When she realized it was that sense of family she was feeling, she suddenly found the last of her fries very interesting and stared downward as if she were counting them.
“I can’t get over the change in him,” Stefan said after he’d gotten the boy back into the car.
“He’s already feeling more secure.”
“And you did it in a little over three days.”
“I didn’t do it all,” she protested. “So did you. He’s starting to believe that you want him here.” She hesitated, then went ahead. “You’ve changed, too, with him. You’re not quite as tense, and he senses that.”
“Thank you for that, too,” he said, and there was so much sincerity in his voice, she couldn’t stop the warmth that bubbled up inside her.
When they reached the sheriff’s office so she could pick up her car, Sam looked around with interest.
“Is this where you work?” he asked Daria.
“It is. And where your dad works for now.”
“On the ’lanche killer,” Sam answered knowingly.
She felt rather than saw Stefan tense. Slowly he turned to look at the boy.
“Where’d you hear that?”
“Casey said Daria was going to catch him,” Sam said, sounding rather blasé. “Can I go inside and see?”
It took her a moment to get past little Casey Alvarez’s complete faith to say, “It would be pretty boring after your exciting day.”
“But I wanna see where you work.”
She glanced at Stefan then, questioningly. He tilted his head and let out a breath in that “I hate to ask, but...” kind of way.

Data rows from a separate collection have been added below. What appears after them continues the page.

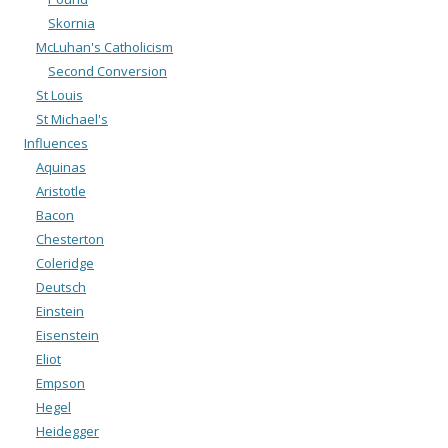
Skornia
McLuhan's Catholicism
Second Conversion
St Louis
St Michael's
Influences
Aquinas
Aristotle
Bacon
Chesterton
Coleridge
Deutsch
Einstein
Eisenstein
Eliot
Empson
Hegel
Heidegger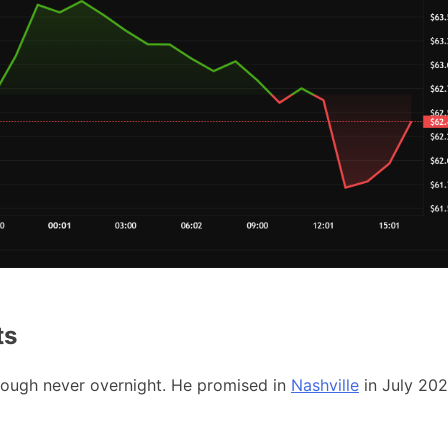
ts
though never overnight. He promised in
Nashville
in July 20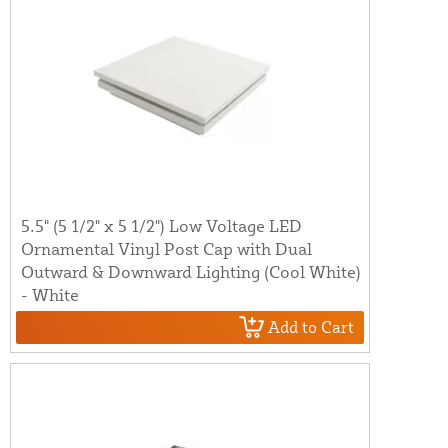
5.5" (5 1/2" x 5 1/2") Low Voltage LED
Ornamental Vinyl Post Cap with Dual
Outward & Downward Lighting (Cool White)
- White
Add to Cart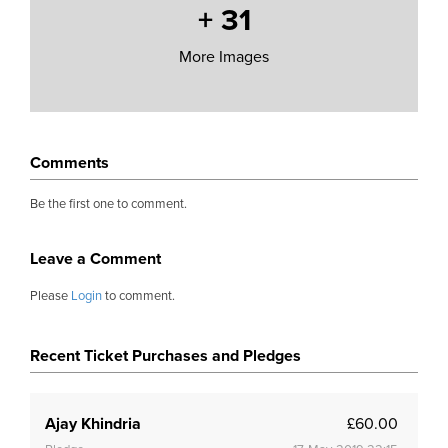
+
31
More Images
Comments
Be the first one to comment.
Leave a Comment
Please
Login
to comment.
Recent Ticket Purchases and Pledges
Ajay Khindria
£60.00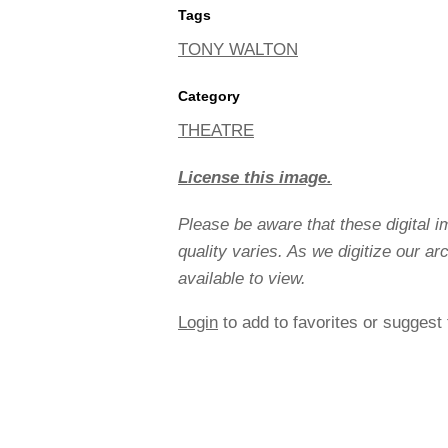
Tags
TONY WALTON
Category
THEATRE
License this image.
Please be aware that these digital 
quality varies. As we digitize our a
available to view.
Login
to add to favorites or suggest 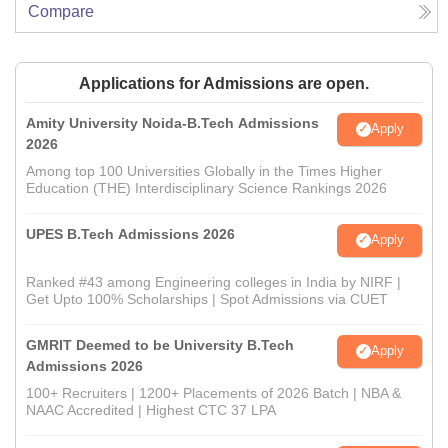
Compare
Applications for Admissions are open.
Amity University Noida-B.Tech Admissions
Apply
2026
Among top 100 Universities Globally in the Times Higher
Education (THE) Interdisciplinary Science Rankings 2026
UPES B.Tech Admissions 2026
Apply
Ranked #43 among Engineering colleges in India by NIRF |
Get Upto 100% Scholarships | Spot Admissions via CUET
GMRIT Deemed to be University B.Tech
Apply
Admissions 2026
100+ Recruiters | 1200+ Placements of 2026 Batch | NBA &
NAAC Accredited | Highest CTC 37 LPA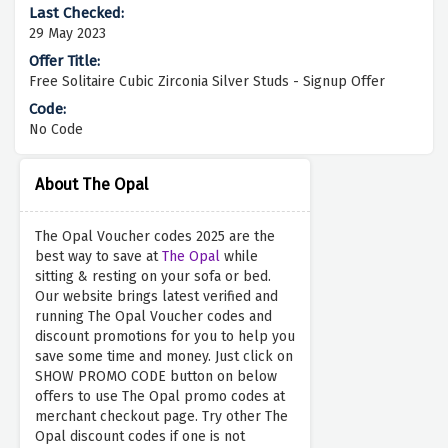
29 May 2023
Free Solitaire Cubic Zirconia Silver Studs - Signup Offer
No Code
About The Opal
The Opal Voucher codes 2025 are the
best way to save at
The Opal
while
sitting & resting on your sofa or bed.
Our website brings latest verified and
running The Opal Voucher codes and
discount promotions for you to help you
save some time and money. Just click on
SHOW PROMO CODE button on below
offers to use The Opal promo codes at
merchant checkout page. Try other The
Opal discount codes if one is not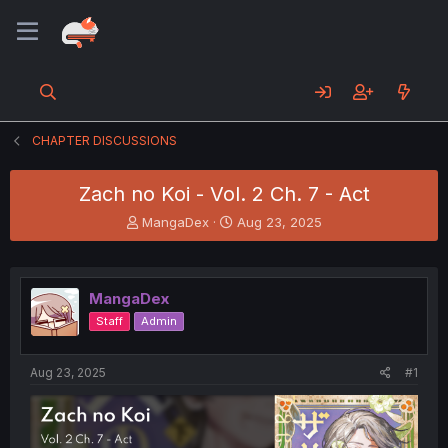
CHAPTER DISCUSSIONS
Zach no Koi - Vol. 2 Ch. 7 - Act
T
S
MangaDex
Aug 23, 2025
h
t
r
a
e
r
a
t
MangaDex
d
d
Staff
Admin
s
a
t
t
a
e
Aug 23, 2025
#1
r
t
e
r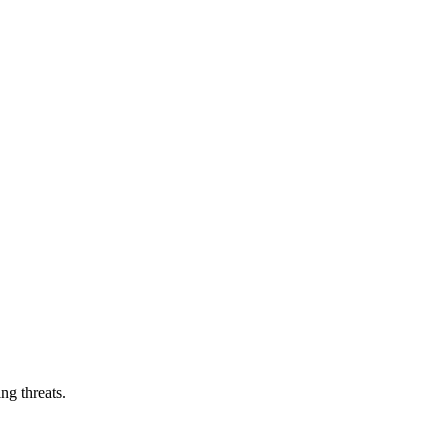
ng threats.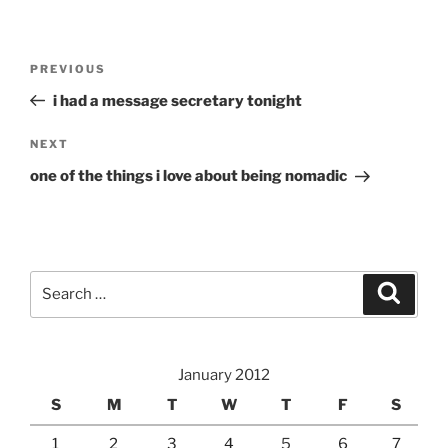
Post
Previous
PREVIOUS
navigation
Post
i had a message secretary tonight
Next
NEXT
Post
one of the things i love about being nomadic
Search
Search
for:
January 2012
S
M
T
W
T
F
S
1
2
3
4
5
6
7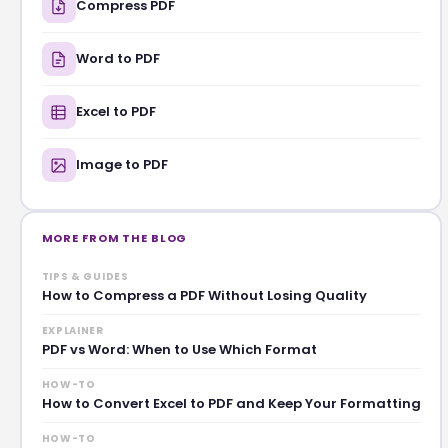
Compress PDF
Word to PDF
Excel to PDF
Image to PDF
MORE FROM THE BLOG
TIPS & GUIDES
How to Compress a PDF Without Losing Quality
EXPLAINER
PDF vs Word: When to Use Which Format
HOW-TO
How to Convert Excel to PDF and Keep Your Formatting
HOW-TO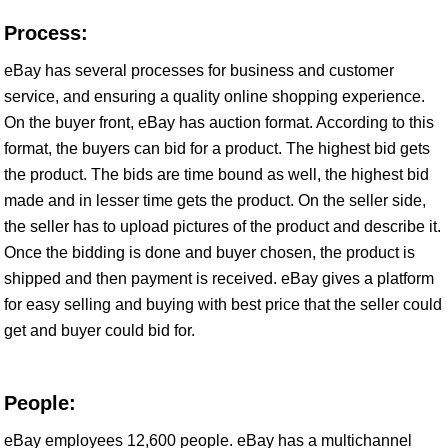
Process:
eBay has several processes for business and customer
service, and ensuring a quality online shopping experience.
On the buyer front, eBay has auction format. According to this
format, the buyers can bid for a product. The highest bid gets
the product. The bids are time bound as well, the highest bid
made and in lesser time gets the product. On the seller side,
the seller has to upload pictures of the product and describe it.
Once the bidding is done and buyer chosen, the product is
shipped and then payment is received. eBay gives a platform
for easy selling and buying with best price that the seller could
get and buyer could bid for.
People:
eBay employees 12,600 people. eBay has a multichannel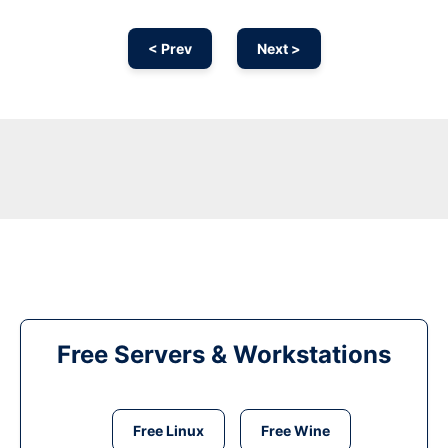
< Prev
Next >
Free Servers & Workstations
Free Linux
Free Wine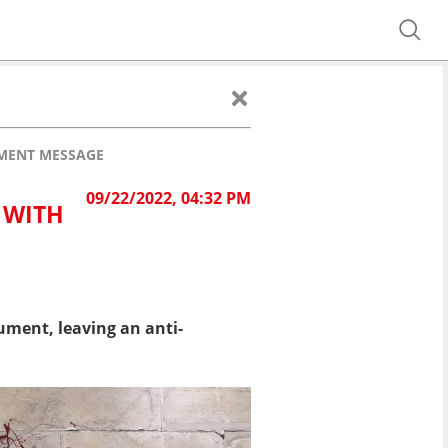
MENT MESSAGE
09/22/2022, 04:32 PM
 WITH
ment, leaving an anti-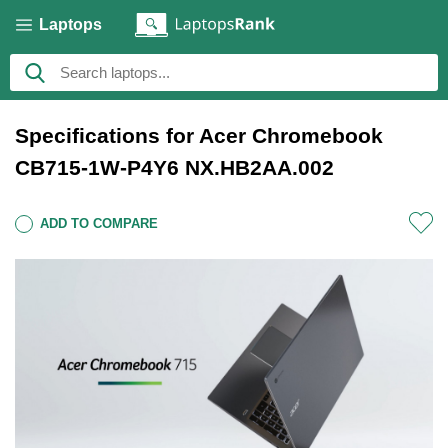
Laptops
Specifications for Acer Chromebook
CB715-1W-P4Y6 NX.HB2AA.002
ADD TO COMPARE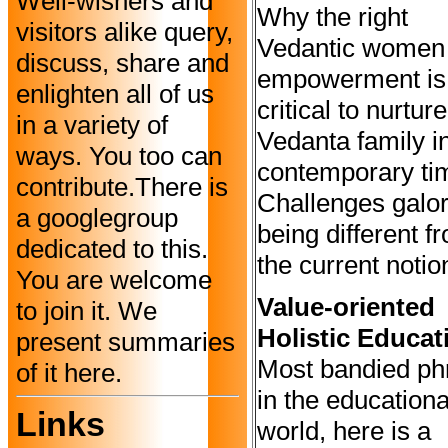
Well-wishers and
Why the right
visitors alike query,
Vedantic women
discuss, share and
empowerment is
enlighten all of us
critical to nurtur
in a variety of
Vedanta family i
ways. You too can
contemporary ti
contribute.There is
Challenges galor
a googlegroup
being different f
dedicated to this.
the current notio
You are welcome
Value-oriented
to join it. We
Holistic Educat
present summaries
Most bandied ph
of it here.
in the educationa
Links
world, here is a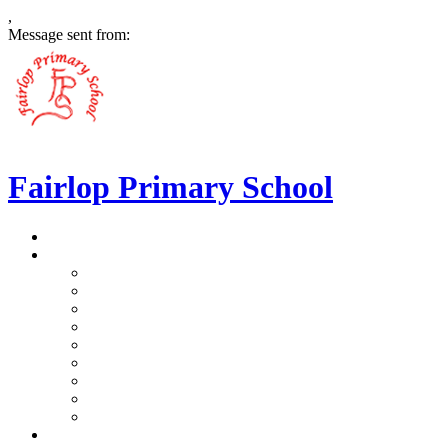
,
Message sent from:
Fairlop Primary School
>
Home
>
Our School
>
Prospectus
>
Data Protection and FOI
>
Performance Data
>
Ethos and Values
>
Gallery
>
Ofsted
>
Virtual Tour Pre-School
>
Virtual Tour Reception
>
Vacancies
>
Our Team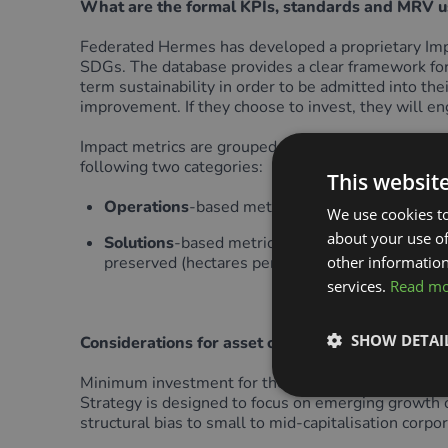
What are the formal KPIs, standards and MRV u
Federated Hermes has developed a proprietary Impac
SDGs. The database provides a clear framework for 
term sustainability in order to be admitted into the
improvement. If they choose to invest, they will en
Impact metrics are grouped into relevant themes. 
following two categories:
This websit
Operations
-based metrics that relate to a cor
We use cookies to
about your use of
Solutions
-based metrics that relate to company
preserved (hectares per year), biodiversity imp
other information
services.
Read m
SHOW DETAI
Considerations for asset owners
Minimum investment for the Strategy is low at £25, 
Strategy is designed to focus on emerging growth opp
structural bias to small to mid-capitalisation corpo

“I could give him the quick tour,” she said.
“Please, Dad?”
Something changed in Stefan’s expression then, and she wondered if he had ever heard such a normal, wheedling request from his son.
“All right,” Stefan said, “but only because you asked nicely.”
Surprise then thoughtfulness flickered across the boy’s face, and when they got out of the car, before he opened the back door for his son, Daria looked at Stefan across the roof of the car. “Speaking of nicely, nicely done,” she said. “That registered.”
“Even as a brand-new shooter, I hit the target now and then,” he said with a wry smile, clearly referring to her earlier reassurances.
“In six months it will be like he’s been here forever, and you’ll have a happy, well-adjusted kid on your hands.”
“Can I get that in writing?”
She grinned back at him, but as he opened the door to lean in and unstrap Sam from the booster seat, it faded away. Because now that they knew who they were after, she had every confidence they would wrap up this case in short order.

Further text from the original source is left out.